O diretor da Transparência, Brasil, Cláudio Abramo, chama esses congressistas de amontoado de aventureiros, em entrevista ao jornal Correio Braziliense.

A sociedade, ao dar um mandato eletivo ao parlamentar, não lhe dá o direito de se locupletar às custas do erário. No caso das passagens e outros benefícios, pode até se admitir que a regulamentação seja falha, mas nem tudo que é permitido legalmente, é ético. Aliás, diante da desfaçatez das desculpas dos políticos e seus assessores, estes são valores cada vez mais escassos no múnus público. Até porque essas marolas de moralização do Congresso são cíclicas. Eles não se assustam com a crise. É apenas uma questão de tempo. Assim como a imprensa, que desconheceu por tanto tempo o que estava ocorrendo no Senado, com diretores demais e matérias de menos, eles apostam na memória fraca do eleitor brasileiro.

Acerto do Planalto ao comunicar doença da Ministra

Não é a primeira vez que autoridades públicas descobrem doenças enquanto estão no poder. Como bem lembrou Elio Gaspari, existem os maus exemplos, como o da doença do presidente Costa e Silva, em 1969, que foi escondida ou mal informada à imprensa e ao povo brasileiro.  Tancredo Neves escondeu sua doença às vésperas da posse, com medo da reação dos militares que entregavam o poder, após 20 anos.  Anos depois, Mário Covas foi extremamente transparente quando foi acometido de câncer. E neste governo, o vice-presidente, José Alencar também nunca escondeu a doença e o tratamento por que passa.

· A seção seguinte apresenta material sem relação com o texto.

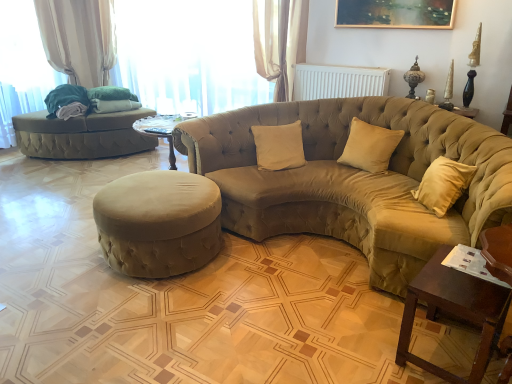 Image resolution: width=512 pixels, height=384 pixels. I want to click on free space that is to the left of wooden table at lower right, so click(x=371, y=351). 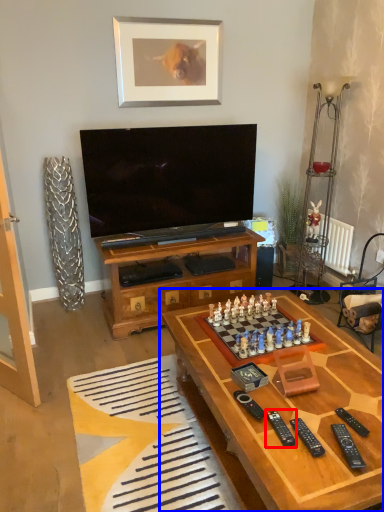 Question: Which of the following is the farthest to the observer, remote (highlighted by a red box) or table (highlighted by a blue box)?

Choices:
 (A) remote
 (B) table

Answer: (A) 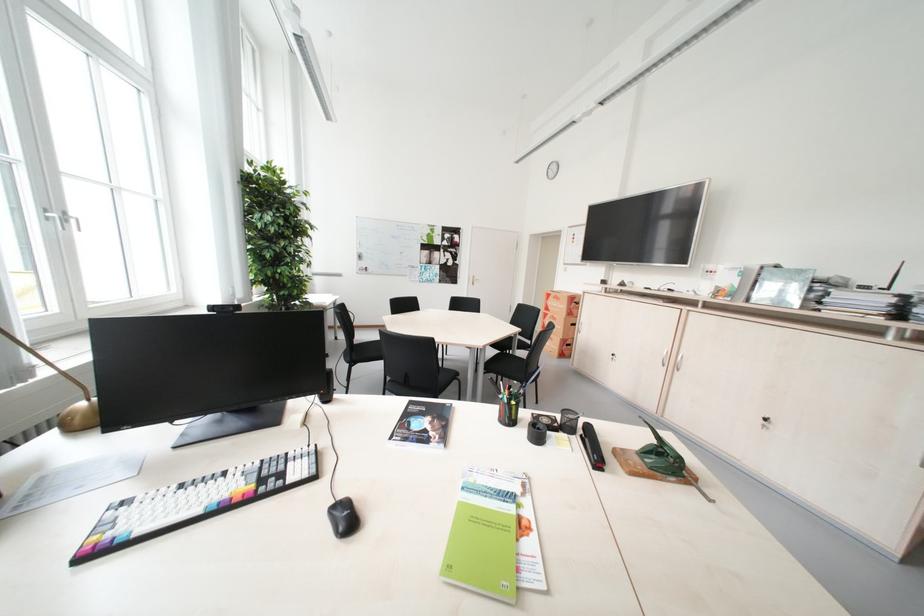 Locate an element on the screen. green press handle is located at coordinates (661, 456). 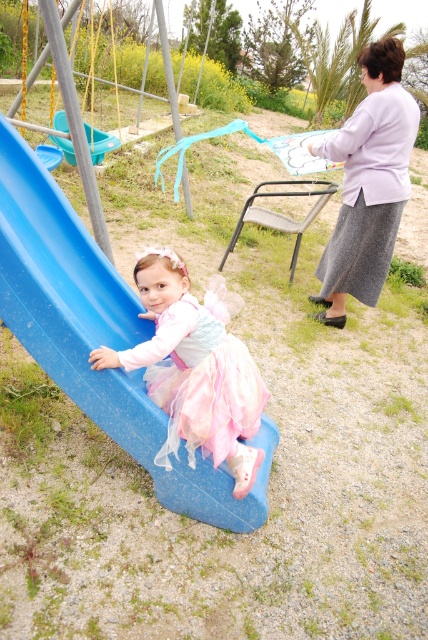 Is point (342, 148) closer to viewer compared to point (86, 128)?

Yes, point (342, 148) is in front of point (86, 128).

Does light purple fabric skirt at upper right have a larger size compared to teal plastic swing at upper left?

Indeed, light purple fabric skirt at upper right has a larger size compared to teal plastic swing at upper left.

Is point (383, 240) farther from camera compared to point (97, 163)?

No, (383, 240) is closer to viewer.

Identify the location of light purple fabric skirt at upper right. This screenshot has width=428, height=640. (368, 182).

In order to click on pastel tulle dress at lower left in this screenshot , I will do `click(204, 380)`.

Is pastel tulle dress at lower left positioned before teal plastic swing at upper left?

Yes, pastel tulle dress at lower left is in front of teal plastic swing at upper left.

The height and width of the screenshot is (640, 428). Identify the location of pastel tulle dress at lower left. (204, 380).

In order to click on pastel tulle dress at lower left in this screenshot , I will do `click(204, 380)`.

Is point (77, 282) less distant than point (374, 172)?

Yes, it is in front of point (374, 172).

Which is in front, point (101, 272) or point (382, 234)?

Point (101, 272)

Where is `blue plastic slide at left`? blue plastic slide at left is located at coordinates (95, 333). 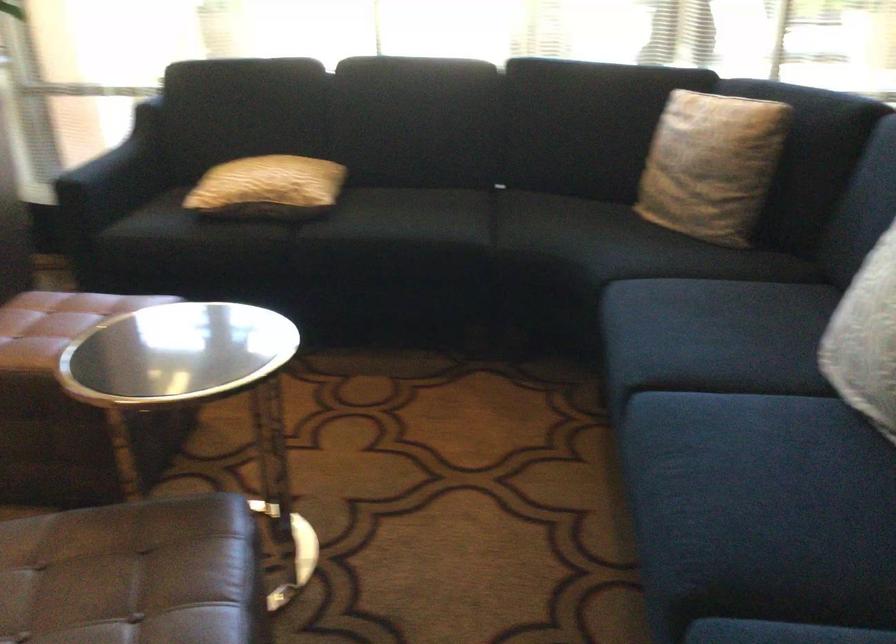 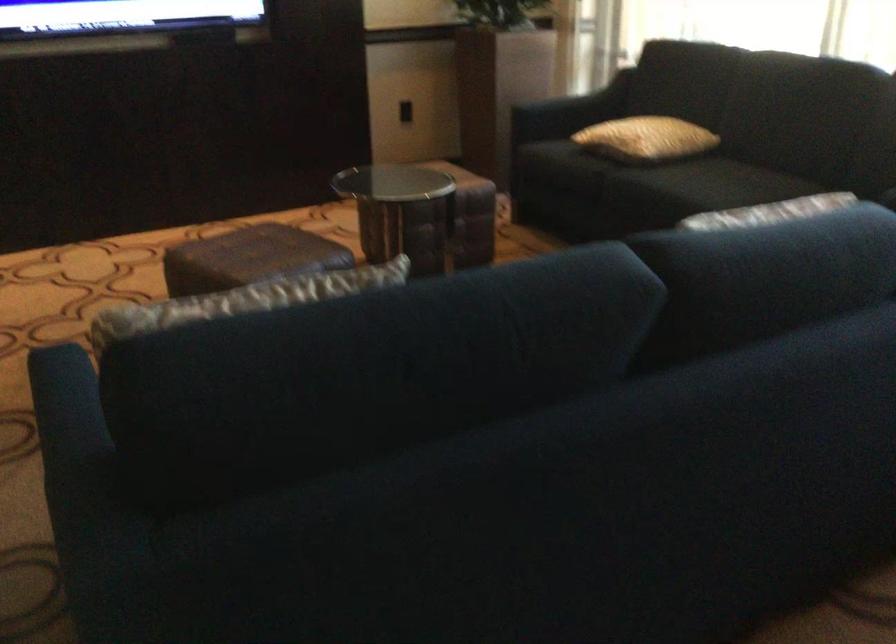 Find the pixel in the second image that matches point (306, 185) in the first image.

(645, 138) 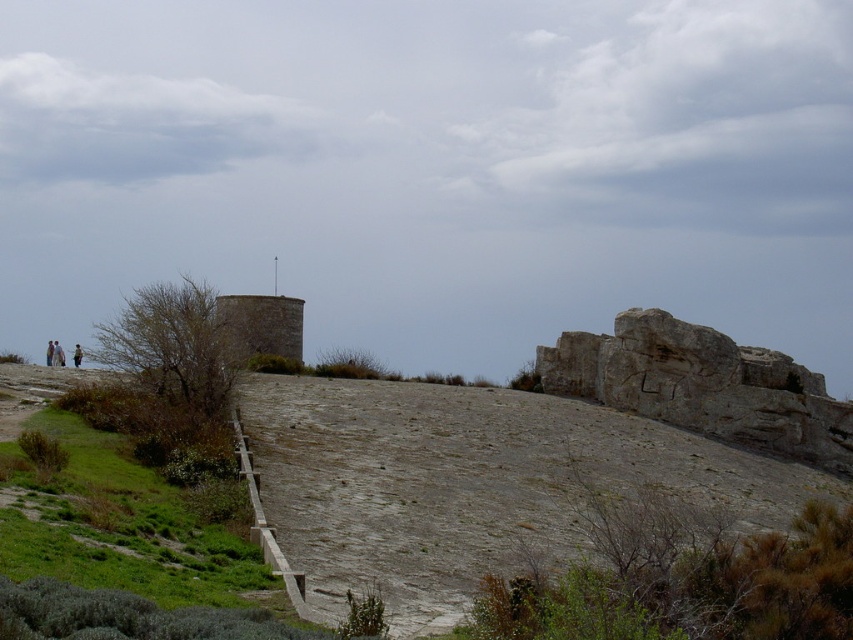 Question: Where is gray rocky hillside at center located in relation to green grassy at lower left in the image?

Choices:
 (A) above
 (B) below

Answer: (B)

Question: Does gray rocky hillside at center have a smaller size compared to green grassy at lower left?

Choices:
 (A) yes
 (B) no

Answer: (B)

Question: Is gray rocky hillside at center smaller than green grassy at lower left?

Choices:
 (A) yes
 (B) no

Answer: (B)

Question: Among these objects, which one is farthest from the camera?

Choices:
 (A) gray rocky hillside at center
 (B) green grassy at lower left

Answer: (A)

Question: Which object appears farthest from the camera in this image?

Choices:
 (A) gray rocky hillside at center
 (B) green grassy at lower left

Answer: (A) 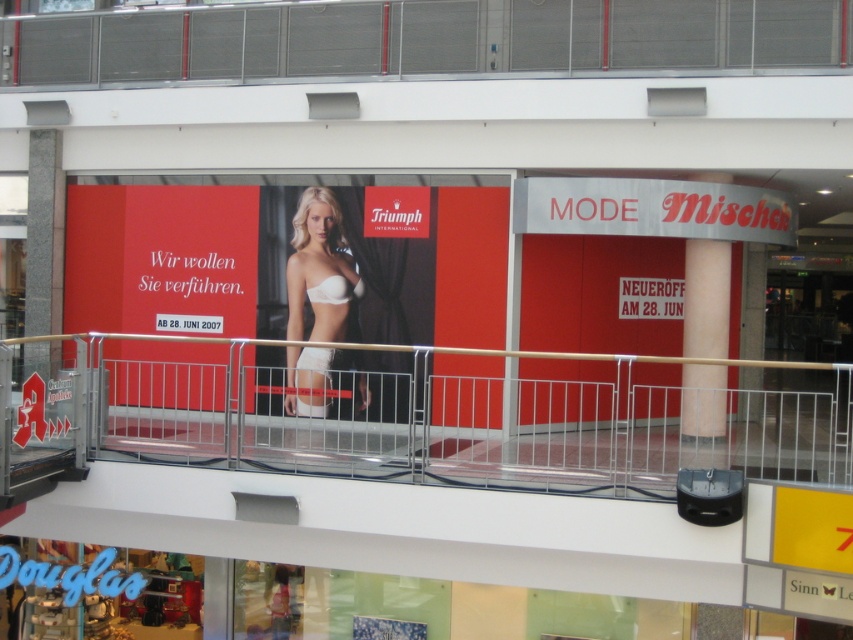 Is matte red poster at upper center below white matte lingerie at center?

No.

Does matte red poster at upper center have a greater height compared to white matte lingerie at center?

Correct, matte red poster at upper center is much taller as white matte lingerie at center.

Measure the distance between matte red poster at upper center and camera.

They are 37.32 feet apart.

Where is `matte red poster at upper center`? This screenshot has height=640, width=853. matte red poster at upper center is located at coordinates (161, 259).

Is point (173, 266) behind point (683, 310)?

That is True.

Does point (74, 288) come closer to viewer compared to point (709, 316)?

No.

In order to click on matte red poster at upper center in this screenshot , I will do `click(161, 259)`.

Can you confirm if metallic silver railing at center is thinner than matte red poster at upper center?

Yes.

Does metallic silver railing at center appear under matte red poster at upper center?

Correct, metallic silver railing at center is located below matte red poster at upper center.

Is point (344, 442) closer to viewer compared to point (202, 218)?

Yes, it is.

Locate an element on the screen. The height and width of the screenshot is (640, 853). metallic silver railing at center is located at coordinates (431, 416).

O furo da Folha de S. Paulo sobre a doença da ministra-chefe da Casa Civil pode ter precipitado o comunicado, mas não tira os méritos da estratégia do Palácio do Planalto para rapidamente neutralizar qualquer tipo de boato e evitar especulações. A própria ministra Dilma Roussef concordou em dar entrevista e, com transparência, ela e os médicos abriram o jogo de uma doença e um tratamento que, por ser a virtual candidata a presidência da República, não diz respeito somente a ela. Interessa à opinião pública. Entre o comunicado ao presidente Lula e a entrevista, não se passaram 24 horas.

Nessa caso, seguiu-se corretamente requisitos básicos da gestão de crise: rapidez em dar a notícia; transparência,  iniciativa das ações, controlando o discurso antes que a mídia avançasse na cobertura,  clareza e respeito à imprensa e à sociedade. Por isso, independentemente do que possa ocorrer na sucessão do presidente, a doença por si mesmo não é uma crise institucional que o governo ou a ministra estejam enfrentando. A forma como o caso foi tratado, acabou minimizando uma notícia que tinha tudo para causar um impacto bem maior.